Both crypto and TradFi market participants are drawing comparisons to “Black Monday” 1987 and the COVID-19 cross-market crash.
Bitcoin’s speculative investor base is firmly out of pocket and likely increasingly tempted to panic sell.
Sentiment everywhere is nonexistent, with the TradFi Fear & Greed Index recording its lowest score in history.
BTC price “death cross” brings 2021 highs into play
Bitcoin risks falling below its old all-time highs from March 2024 next, Data from Cointelegraph Markets Pro and TradingView shows.
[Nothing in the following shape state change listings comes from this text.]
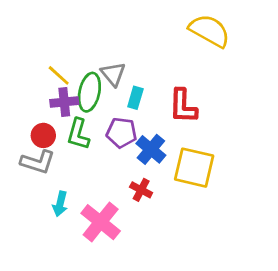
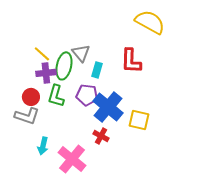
red L-shape: (183, 106) -> (131, 61), moved
blue cross: (151, 149) -> (108, 107), size x1.4
yellow square: (194, 168) -> (139, 120), size x0.7

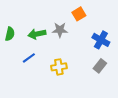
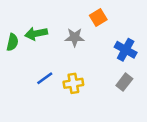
green arrow: (37, 34) -> (36, 34), moved
blue line: (29, 58) -> (45, 78), moved

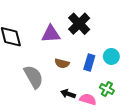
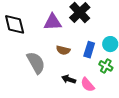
green cross: (107, 89) -> (106, 66), moved
pink semicircle: (88, 99) -> (88, 85), turned -147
BTC/USD 1-hour chart. Source: Cointelegraph/TradingView
After slipping below $75,000 for the first time since November, BTC/USD is rapidly reawakening long forgotten bull market support lines. These include $69,000, a level that first appeared in 2021.
The dive, which came as a copycat move several days after stock markets began to suffer major losses, caught many by surprise.
Is our uncorrelated hedge in the room right now?
— Charles Edwards (@caprioleio) April 6, 2025
“This is $BTC’s last chance to maintain its macro uptrend structure,” popular analyst Kevin Svenson summarized in a warning on X.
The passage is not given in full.